§ WHAT IS NEEDED: Your answer should consist only of the lines below from the one with "الصناعة، بعد استعراض" through the one with "الصناعية الوطنية 2026", copied exactly.

§ GIVEN RECORDS:
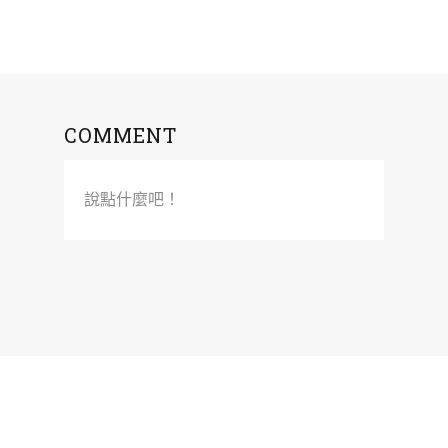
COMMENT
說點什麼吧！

--

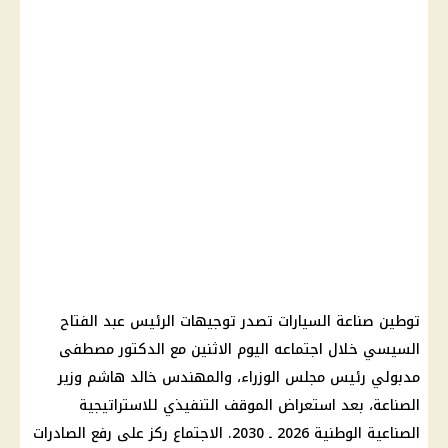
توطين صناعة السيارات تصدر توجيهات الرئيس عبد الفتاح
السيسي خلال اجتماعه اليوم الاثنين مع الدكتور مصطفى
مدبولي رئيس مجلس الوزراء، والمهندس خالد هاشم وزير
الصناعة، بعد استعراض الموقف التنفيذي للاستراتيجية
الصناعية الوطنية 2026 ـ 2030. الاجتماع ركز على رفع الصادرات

...

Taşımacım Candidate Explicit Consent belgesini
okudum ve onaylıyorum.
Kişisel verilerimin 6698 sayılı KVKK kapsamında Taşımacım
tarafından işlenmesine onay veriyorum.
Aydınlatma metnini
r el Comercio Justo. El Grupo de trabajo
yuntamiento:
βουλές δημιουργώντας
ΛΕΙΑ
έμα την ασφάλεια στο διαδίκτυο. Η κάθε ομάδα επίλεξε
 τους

§ RESULT FOR THIS TASK:
الصناعة، بعد استعراض الموقف التنفيذي للاستراتيجية
الصناعية الوطنية 2026 ـ 2030. الاجتماع ركز على رفع الصادرات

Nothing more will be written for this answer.